Extracted data entries
╭──

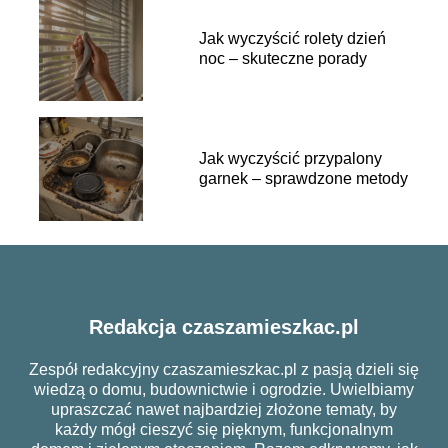
Jak wyczyścić rolety dzień
noc – skuteczne porady
Jak wyczyścić przypalony
garnek – sprawdzone metody
Redakcja czaszamieszkac.pl
Zespół redakcyjny czaszamieszkac.pl z pasją dzieli się
wiedzą o domu, budownictwie i ogrodzie. Uwielbiamy
upraszczać nawet najbardziej złożone tematy, by
każdy mógł cieszyć się pięknym, funkcjonalnym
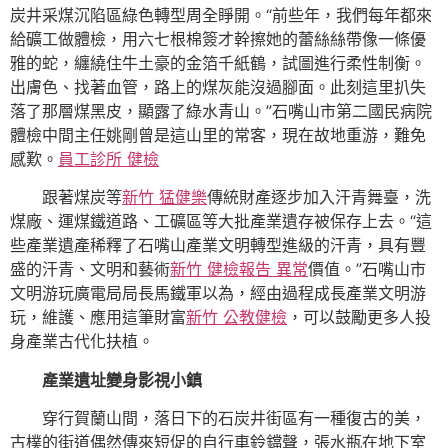
炭井采煤沉陷區綠色轉型周全睜開。“前些年，我們每年都來
給礦工做體檢，用六七根棉簽才幹擦她的蕾絲絲帶像一條優
雅的蛇，纏繞住牛土豪的金箔千紙鶴，試圖進行柔性制衡。
出膚色、找著血管，路上的煤灰能沒過腳面。此刻這里扒失
落了那層煤黑皮，顯露了綠水青山。”石嘴山市第二國民病院
體檢中間主任姚剛曾是這山里的常客，現在故地重游，難免
感歎。
員工診所 健檢
跟著煤炭等
新竹 猛健樂
傳統財產逐步加入汗青舞臺，洗
煤廠、運煤鐵道路、工礦區等大批產業遺存被保存上去。“這
些產業遺產稀釋了石嘴山產業文明轉型進級的汗青，具有豐
盛的汗青、文明和藝術
新竹 健檢報告 異常
價值。”石嘴山市
文明游玩廣電局局長馬鐵軍以為，經由過程成長產業文明游
玩，維護、應用這筆財富
新竹 公教健檢
，可以鼓勵更多人投
身產業古代化扶植。
產業遺址變身影視小鎮
穿行賀蘭山間，落日下的石炭井街區有一種復古的美，
古樸的街道偶然傳來短促的自行車鈴鐺聲，張水瓶在地下室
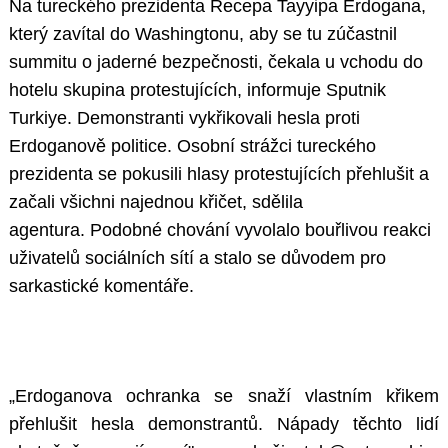
Na tureckého prezidenta Recepa Tayyipa Erdogana,
který zavítal do Washingtonu, aby se tu zúčastnil
summitu o jaderné bezpečnosti, čekala u vchodu do
hotelu skupina protestujících, informuje Sputnik
Turkiye. Demonstranti vykřikovali hesla proti
Erdoganově politice. Osobní strážci tureckého
prezidenta se pokusili hlasy protestujících přehlušit a
začali všichni najednou křičet, sdělila
agentura. Podobné chování vyvolalo bouřlivou reakci
uživatelů sociálních sítí a stalo se důvodem pro
sarkastické komentáře.
„Erdoganova ochranka se snaží vlastním křikem
přehlušit hesla demonstrantů. Nápady těchto lidí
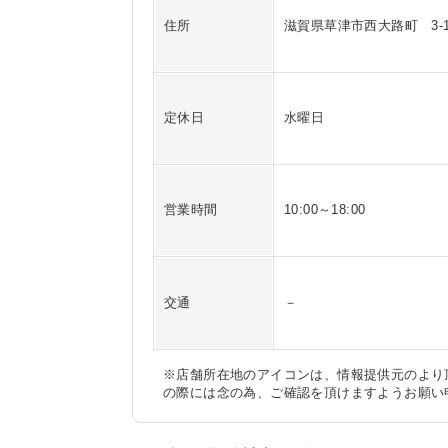
住所
滋賀県草津市西大路町 3-1
定休日
水曜日
営業時間
10:00～18:00
交通
－
※店舗所在地のアイコンは、情報提供元のより
の際には念の為、ご確認を頂けますようお願い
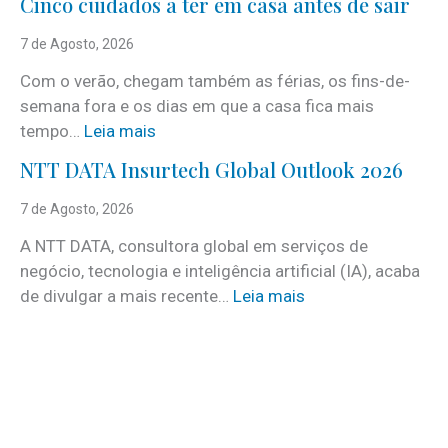
Cinco cuidados a ter em casa antes de sair
S
e
7 de Agosto, 2026
r
Com o verão, chegam também as férias, os fins-de-
v
semana fora e os dias em que a casa fica mais
i
:
tempo…
Leia mais
c
C
e
NTT DATA Insurtech Global Outlook 2026
i
s
n
7 de Agosto, 2026
c
c
o
A NTT DATA, consultora global em serviços de
o
m
negócio, tecnologia e inteligência artificial (IA), acaba
c
m
:
de divulgar a mais recente…
Leia mais
u
a
N
i
i
T
d
s
T
a
d
D
d
e
A
o
3
T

╰──

* _Your assignment_:
Give back every record above word for word, dropping pictures.

* _Solution to this task_:
Jak wyczyścić rolety dzień
noc – skuteczne porady
Jak wyczyścić przypalony
garnek – sprawdzone metody
Redakcja czaszamieszkac.pl
Zespół redakcyjny czaszamieszkac.pl z pasją dzieli się
wiedzą o domu, budownictwie i ogrodzie. Uwielbiamy
upraszczać nawet najbardziej złożone tematy, by
każdy mógł cieszyć się pięknym, funkcjonalnym
炭井采煤沉陷區綠色轉型周全睜開。“前些年，我們每年都來
給礦工做體檢，用六七根棉簽才幹擦她的蕾絲絲帶像一條優
雅的蛇，纏繞住牛土豪的金箔千紙鶴，試圖進行柔性制衡。
出膚色、找著血管，路上的煤灰能沒過腳面。此刻這里扒失
落了那層煤黑皮，顯露了綠水青山。”石嘴山市第二國民病院
體檢中間主任姚剛曾是這山里的常客，現在故地重游，難免
感歎。
員工診所 健檢
跟著煤炭等
新竹 猛健樂
傳統財產逐步加入汗青舞臺，洗
煤廠、運煤鐵道路、工礦區等大批產業遺存被保存上去。“這
些產業遺產稀釋了石嘴山產業文明轉型進級的汗青，具有豐
盛的汗青、文明和藝術
新竹 健檢報告 異常
價值。”石嘴山市
文明游玩廣電局局長馬鐵軍以為，經由過程成長產業文明游
玩，維護、應用這筆財富
新竹 公教健檢
，可以鼓勵更多人投
身產業古代化扶植。
產業遺址變身影視小鎮
穿行賀蘭山間，落日下的石炭井街區有一種復古的美，
古樸的街道偶然傳來短促的自行車鈴鐺聲，張水瓶在地下室
Na tureckého prezidenta Recepa Tayyipa Erdogana,
který zavítal do Washingtonu, aby se tu zúčastnil
summitu o jaderné bezpečnosti, čekala u vchodu do
hotelu skupina protestujících, informuje Sputnik
Turkiye. Demonstranti vykřikovali hesla proti
Erdoganově politice. Osobní strážci tureckého
prezidenta se pokusili hlasy protestujících přehlušit a
začali všichni najednou křičet, sdělila
agentura. Podobné chování vyvolalo bouřlivou reakci
uživatelů sociálních sítí a stalo se důvodem pro
sarkastické komentáře.
„Erdoganova ochranka se snaží vlastním křikem
přehlušit hesla demonstrantů. Nápady těchto lidí
住所
滋賀県草津市西大路町 3-1
定休日
水曜日
営業時間
10:00～18:00
交通
－
※店舗所在地のアイコンは、情報提供元のより
の際には念の為、ご確認を頂けますようお願い
Cinco cuidados a ter em casa antes de sair
S
e
7 de Agosto, 2026
r
Com o verão, chegam também as férias, os fins-de-
v
semana fora e os dias em que a casa fica mais
i
:
tempo…
Leia mais
c
C
e
NTT DATA Insurtech Global Outlook 2026
i
s
n
7 de Agosto, 2026
c
c
o
A NTT DATA, consultora global em serviços de
o
m
negócio, tecnologia e inteligência artificial (IA), acaba
c
m
:
de divulgar a mais recente…
Leia mais
u
a
N
i
i
T
d
s
T
a
d
D
d
e
A
o
3
T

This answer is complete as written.